I read a book called _Skeletons from the Opera Closet _and found that, as a certain aria about killing the King was sung, one person dropped dead for a rather unknown reason.


----------



## TimK (Jul 25, 2012)

I joined this forum for the specific purpose of contributing to this discussion.

When I was a kid, I bought a book called "Amazing But True Mysteries!" (Yes, with the exclamation point.) I distinctly remember that this story was in that book. The aria cited in the book was "O Dieu, écrases-le!" ("Oh God, smash him!") I have occasionally searched the Web for evidence that there even is such an aria in _Charles VI_, but without success; there isn't much material about the work on the Web at all, as far as I can see.


----------



## matthewriot (Jan 20, 2013)

*A vague reference to the cursed aria, much different*

from what I had read in the Amazing But True Mysteries back when I was a kid, as well.

This is from "The Theosophist" by Madame Blavatsky:

http://books.google.com/books?id=N5...w#v=onepage&q=Cursed Opera Charles VI&f=false

Obviously only vague similarities to the story printed in Amazing But True, however this may be the basis?



TimK said:


> I joined this forum for the specific purpose of contributing to this discussion.
> 
> When I was a kid, I bought a book called "Amazing But True Mysteries!" (Yes, with the exclamation point.) I distinctly remember that this story was in that book. The aria cited in the book was "O Dieu, écrases-le!" ("Oh God, smash him!") I have occasionally searched the Web for evidence that there even is such an aria in _Charles VI_, but without success; there isn't much material about the work on the Web at all, as far as I can see.


----------



## dionisio (Jul 30, 2012)

Bad publicity is good publicity


----------



## quack (Oct 13, 2011)

That quote from "The Theosophist" makes it sound like it was the singer himself Jean-Étienne-Auguste Massol that had the curse and the evil eye and not the opera. Of course the Theosophical movement were some of the most celebrated nut-cases of the late 19th/early 20th centuries, if they claimed Paris was the capital of France you wold have to seriously doubt it.

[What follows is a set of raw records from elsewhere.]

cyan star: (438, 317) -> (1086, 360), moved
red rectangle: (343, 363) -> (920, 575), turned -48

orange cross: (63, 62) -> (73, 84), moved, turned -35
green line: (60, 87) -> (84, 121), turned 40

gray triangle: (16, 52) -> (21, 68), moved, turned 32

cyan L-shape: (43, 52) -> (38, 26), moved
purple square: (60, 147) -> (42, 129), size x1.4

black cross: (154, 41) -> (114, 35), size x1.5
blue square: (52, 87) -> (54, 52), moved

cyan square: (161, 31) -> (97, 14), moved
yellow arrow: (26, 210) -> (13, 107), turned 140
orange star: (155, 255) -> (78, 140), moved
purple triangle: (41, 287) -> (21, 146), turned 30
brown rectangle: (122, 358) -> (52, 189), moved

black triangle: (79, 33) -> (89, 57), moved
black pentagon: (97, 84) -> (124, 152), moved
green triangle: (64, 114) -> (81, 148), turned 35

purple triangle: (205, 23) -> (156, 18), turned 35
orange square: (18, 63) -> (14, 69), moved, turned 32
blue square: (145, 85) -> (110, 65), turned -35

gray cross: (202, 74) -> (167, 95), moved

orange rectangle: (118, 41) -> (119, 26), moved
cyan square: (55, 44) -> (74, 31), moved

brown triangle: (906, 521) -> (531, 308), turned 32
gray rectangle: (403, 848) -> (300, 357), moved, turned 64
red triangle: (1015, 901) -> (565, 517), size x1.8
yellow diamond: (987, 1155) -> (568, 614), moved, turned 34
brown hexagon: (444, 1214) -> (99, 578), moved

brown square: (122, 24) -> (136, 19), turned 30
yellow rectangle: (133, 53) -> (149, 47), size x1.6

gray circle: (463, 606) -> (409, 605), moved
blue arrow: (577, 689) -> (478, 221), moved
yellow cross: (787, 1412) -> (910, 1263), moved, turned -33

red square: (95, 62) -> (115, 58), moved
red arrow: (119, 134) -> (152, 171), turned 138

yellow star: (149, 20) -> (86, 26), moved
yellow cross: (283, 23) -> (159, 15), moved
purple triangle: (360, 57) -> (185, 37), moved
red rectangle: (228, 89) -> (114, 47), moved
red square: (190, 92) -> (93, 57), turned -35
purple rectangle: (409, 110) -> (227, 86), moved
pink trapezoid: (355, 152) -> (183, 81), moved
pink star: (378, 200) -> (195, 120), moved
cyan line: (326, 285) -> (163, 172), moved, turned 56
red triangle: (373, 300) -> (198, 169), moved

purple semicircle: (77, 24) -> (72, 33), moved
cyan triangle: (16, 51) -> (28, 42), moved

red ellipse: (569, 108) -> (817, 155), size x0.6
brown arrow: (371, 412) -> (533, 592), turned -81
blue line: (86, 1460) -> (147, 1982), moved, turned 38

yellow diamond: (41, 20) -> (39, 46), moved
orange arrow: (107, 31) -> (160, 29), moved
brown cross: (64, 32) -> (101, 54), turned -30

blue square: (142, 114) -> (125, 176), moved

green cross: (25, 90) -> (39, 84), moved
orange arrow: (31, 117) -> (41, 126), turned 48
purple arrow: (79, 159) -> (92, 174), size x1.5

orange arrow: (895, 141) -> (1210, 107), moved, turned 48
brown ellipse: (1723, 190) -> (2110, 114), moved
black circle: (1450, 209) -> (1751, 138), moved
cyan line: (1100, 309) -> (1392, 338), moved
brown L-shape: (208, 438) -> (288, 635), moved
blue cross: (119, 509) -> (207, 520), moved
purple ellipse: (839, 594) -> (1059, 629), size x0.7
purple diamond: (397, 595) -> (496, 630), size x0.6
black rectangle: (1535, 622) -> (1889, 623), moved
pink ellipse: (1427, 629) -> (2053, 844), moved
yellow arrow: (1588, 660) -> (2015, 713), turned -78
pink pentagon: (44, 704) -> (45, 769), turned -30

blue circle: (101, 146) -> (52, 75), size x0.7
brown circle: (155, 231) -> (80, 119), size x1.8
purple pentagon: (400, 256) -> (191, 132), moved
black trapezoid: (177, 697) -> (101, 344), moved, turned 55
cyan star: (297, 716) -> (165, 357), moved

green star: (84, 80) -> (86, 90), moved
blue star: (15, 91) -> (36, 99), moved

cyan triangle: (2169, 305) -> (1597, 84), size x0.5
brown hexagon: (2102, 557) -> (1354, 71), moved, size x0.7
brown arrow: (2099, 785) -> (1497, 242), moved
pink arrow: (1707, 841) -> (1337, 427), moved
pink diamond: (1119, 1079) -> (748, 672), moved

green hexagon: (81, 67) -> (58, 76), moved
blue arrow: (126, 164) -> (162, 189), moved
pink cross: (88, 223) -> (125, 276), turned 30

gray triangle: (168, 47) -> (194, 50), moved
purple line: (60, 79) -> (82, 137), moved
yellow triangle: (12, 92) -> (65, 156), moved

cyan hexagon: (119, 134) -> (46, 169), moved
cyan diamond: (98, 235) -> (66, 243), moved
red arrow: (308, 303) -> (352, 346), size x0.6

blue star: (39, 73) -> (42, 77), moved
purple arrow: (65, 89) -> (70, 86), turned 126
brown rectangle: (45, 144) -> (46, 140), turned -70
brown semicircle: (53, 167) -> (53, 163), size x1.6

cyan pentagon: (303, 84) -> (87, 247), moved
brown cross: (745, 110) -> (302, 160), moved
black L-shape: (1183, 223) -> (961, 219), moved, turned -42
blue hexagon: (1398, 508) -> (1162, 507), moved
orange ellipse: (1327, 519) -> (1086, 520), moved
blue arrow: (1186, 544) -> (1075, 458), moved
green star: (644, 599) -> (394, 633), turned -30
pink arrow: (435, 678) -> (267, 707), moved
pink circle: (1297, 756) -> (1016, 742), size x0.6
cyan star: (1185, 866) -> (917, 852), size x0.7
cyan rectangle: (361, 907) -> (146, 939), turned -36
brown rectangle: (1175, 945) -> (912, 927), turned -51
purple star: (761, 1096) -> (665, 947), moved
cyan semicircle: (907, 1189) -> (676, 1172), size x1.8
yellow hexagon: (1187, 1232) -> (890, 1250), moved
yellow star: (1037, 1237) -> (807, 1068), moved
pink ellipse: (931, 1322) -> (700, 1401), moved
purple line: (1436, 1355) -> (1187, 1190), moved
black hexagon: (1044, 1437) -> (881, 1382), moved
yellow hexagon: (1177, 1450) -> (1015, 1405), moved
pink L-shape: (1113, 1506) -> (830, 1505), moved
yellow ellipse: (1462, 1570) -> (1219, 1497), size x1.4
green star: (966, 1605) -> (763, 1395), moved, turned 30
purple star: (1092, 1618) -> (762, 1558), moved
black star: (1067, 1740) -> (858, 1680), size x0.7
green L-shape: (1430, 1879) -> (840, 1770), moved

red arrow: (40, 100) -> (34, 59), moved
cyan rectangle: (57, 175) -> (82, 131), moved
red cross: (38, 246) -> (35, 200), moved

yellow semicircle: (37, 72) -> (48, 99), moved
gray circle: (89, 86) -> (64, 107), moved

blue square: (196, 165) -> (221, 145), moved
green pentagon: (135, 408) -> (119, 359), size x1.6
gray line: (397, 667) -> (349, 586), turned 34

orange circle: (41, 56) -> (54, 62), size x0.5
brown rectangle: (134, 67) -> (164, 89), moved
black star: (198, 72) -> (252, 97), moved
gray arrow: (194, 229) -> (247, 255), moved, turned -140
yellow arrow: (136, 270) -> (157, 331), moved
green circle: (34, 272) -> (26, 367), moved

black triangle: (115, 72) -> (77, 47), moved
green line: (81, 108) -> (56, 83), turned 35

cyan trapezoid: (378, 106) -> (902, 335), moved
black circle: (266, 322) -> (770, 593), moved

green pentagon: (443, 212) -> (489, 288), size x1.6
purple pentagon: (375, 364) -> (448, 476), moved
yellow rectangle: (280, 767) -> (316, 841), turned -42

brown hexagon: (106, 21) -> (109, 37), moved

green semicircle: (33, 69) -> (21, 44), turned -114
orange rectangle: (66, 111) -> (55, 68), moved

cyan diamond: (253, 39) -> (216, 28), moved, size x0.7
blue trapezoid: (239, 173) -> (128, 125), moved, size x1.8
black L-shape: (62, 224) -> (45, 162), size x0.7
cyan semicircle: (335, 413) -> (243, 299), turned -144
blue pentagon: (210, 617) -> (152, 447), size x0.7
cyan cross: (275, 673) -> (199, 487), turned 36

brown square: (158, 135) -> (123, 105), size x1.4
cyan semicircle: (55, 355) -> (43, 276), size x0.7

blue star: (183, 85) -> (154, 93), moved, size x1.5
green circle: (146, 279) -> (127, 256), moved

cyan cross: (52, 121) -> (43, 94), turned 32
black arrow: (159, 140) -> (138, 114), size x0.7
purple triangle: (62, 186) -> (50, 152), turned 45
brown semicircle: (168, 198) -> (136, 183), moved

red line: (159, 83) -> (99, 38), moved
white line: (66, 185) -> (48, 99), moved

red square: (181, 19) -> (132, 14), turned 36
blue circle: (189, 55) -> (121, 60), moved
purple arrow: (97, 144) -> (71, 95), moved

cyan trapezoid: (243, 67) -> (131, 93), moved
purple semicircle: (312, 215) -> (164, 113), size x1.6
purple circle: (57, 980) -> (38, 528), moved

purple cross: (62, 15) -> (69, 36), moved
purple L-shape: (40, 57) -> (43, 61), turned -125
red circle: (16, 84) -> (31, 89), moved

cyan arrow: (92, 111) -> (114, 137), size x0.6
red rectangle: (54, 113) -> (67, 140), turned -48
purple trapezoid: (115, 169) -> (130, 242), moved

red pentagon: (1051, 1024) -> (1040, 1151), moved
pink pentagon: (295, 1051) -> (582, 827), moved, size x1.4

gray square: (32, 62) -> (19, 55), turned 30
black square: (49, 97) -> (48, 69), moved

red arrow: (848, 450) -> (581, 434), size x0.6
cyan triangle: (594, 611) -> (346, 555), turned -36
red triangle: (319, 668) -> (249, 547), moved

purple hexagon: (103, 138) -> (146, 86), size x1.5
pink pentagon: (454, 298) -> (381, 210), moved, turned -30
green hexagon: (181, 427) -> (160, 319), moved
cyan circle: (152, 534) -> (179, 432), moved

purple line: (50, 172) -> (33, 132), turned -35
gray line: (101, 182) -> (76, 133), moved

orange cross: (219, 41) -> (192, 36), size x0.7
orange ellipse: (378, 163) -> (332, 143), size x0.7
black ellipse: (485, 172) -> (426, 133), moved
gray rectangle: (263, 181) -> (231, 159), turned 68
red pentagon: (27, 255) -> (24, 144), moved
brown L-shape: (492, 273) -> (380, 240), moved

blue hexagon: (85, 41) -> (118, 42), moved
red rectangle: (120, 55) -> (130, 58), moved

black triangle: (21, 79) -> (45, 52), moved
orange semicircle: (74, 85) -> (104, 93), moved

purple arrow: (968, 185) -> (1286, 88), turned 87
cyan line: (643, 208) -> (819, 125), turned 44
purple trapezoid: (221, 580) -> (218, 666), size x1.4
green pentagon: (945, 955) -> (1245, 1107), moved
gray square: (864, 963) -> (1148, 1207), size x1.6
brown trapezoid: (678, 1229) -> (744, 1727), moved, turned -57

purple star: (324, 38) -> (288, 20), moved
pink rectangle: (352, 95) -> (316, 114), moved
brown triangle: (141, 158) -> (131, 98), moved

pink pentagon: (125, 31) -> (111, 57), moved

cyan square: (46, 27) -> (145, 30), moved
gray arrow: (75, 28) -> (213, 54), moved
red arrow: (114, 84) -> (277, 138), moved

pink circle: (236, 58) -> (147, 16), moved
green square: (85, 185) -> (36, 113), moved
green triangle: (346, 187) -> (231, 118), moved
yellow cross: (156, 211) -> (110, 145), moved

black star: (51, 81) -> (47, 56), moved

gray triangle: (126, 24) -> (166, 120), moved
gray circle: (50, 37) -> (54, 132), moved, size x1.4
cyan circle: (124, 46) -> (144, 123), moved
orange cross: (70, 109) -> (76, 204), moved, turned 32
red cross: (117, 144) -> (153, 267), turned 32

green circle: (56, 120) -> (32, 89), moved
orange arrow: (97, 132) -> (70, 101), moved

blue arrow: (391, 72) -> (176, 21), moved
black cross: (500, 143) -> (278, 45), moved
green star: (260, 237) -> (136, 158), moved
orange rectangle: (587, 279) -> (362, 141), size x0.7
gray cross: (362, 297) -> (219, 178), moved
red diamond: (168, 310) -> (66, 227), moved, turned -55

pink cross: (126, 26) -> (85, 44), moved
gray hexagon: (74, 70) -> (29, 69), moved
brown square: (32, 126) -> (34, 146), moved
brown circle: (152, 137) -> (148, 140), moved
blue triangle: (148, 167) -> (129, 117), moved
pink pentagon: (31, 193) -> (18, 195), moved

Theatre people are traditionally some of the most superstitious people, second only to sailors, there's all sorts of cursed works, sentences and actions. Another famous curse is the singing of the aria "I Dreamt I Dwelt in Marble Halls" from "The Bohemian Girl" by Michael William Balfe.


----------



## Barelytenor (Nov 19, 2011)

quack said:


> Another famous curse is the singing of the aria "I Dreamt I Dwelt in Marble Halls" from "The Bohemian Girl" by Michael William Balfe.


And what happens to the singers ... or the listeners? I am sure I have heard this aria once or twice or thrice. What should I be expecting?


----------



## Hesoos (Jun 9, 2012)

I'm scared


----------